0

I'm running PocketSphinx on Android (version 5prealpha). I'm using a file-defined keyword recognizer, specified by the following snippet (kwfile is the keyword definition file, and mRecognizer is an instance of SpeechRecognizer):

mRecognizer.addKeywordSearch(DESCRIPTOR, kwfile);

Overall, the recognition performance is pretty good, after having optimized the keyword thresholds. However, if I wait some arbitrary amount of time (5 sec up to several minutes) between one keyword utterance and the next, the recognition performance suffers on the second utterance. For example, I'll say "keyword," and it will be recognized. If I wait less than 5 sec and say "keyword" again, the second utterance will likely be recognized (recognition rate over 95%).
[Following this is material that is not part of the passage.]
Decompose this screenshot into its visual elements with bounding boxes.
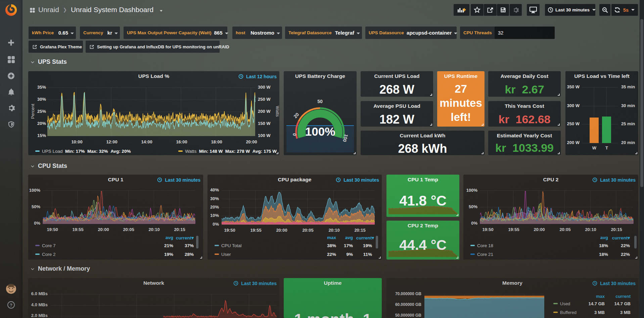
svg-text:50: 50: [317, 99, 323, 104]
svg-text:20: 20: [292, 111, 300, 119]
svg-text:?: ?: [10, 303, 12, 308]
If, however, I wait 15 sec, the recognition rate drops dramatically, to less than 50%.

My hypothesis is that when I say the keyword the second time, the recognizer is in the middle of a refresh - that is it's between a Stop Recognition event and a Start Recognition event, and that my speech transcends that event. Here is a typical view of my logcat. Notice that after 5 sec, the recognizer "refreshes". This happens about every 5 sec, for the most part. Sometimes it can be as long as 30 sec between "refreshes", but generally it's around 5 sec.

09-26 07:11:06.800  20397-20397/...﹕ Start recognition "kwfile"
09-26 07:11:06.815  20397-23642/...﹕ Starting decoding
09-26 07:11:11.310  20397-20397/...﹕ Stop recognition
09-26 07:11:11.315  20397-20397/...﹕ Start recognition "kwfile"
09-26 07:11:11.360  20397-23645/...﹕ Starting decoding
09-26 07:11:17.405  20397-20397/...﹕ Stop recognition

So, my question is: Is there anything I can do to control this "refresh rate"? Is this caused by something I'm doing wrong in my RecognitionListener implementation (see below, but note - I typically don't get any partial results between utterances.)? Or is there a PocketSphinx API call that I don't know about to set this refresh rate? Or, is there something I could change in the PocketSphinx source to improve this behavior?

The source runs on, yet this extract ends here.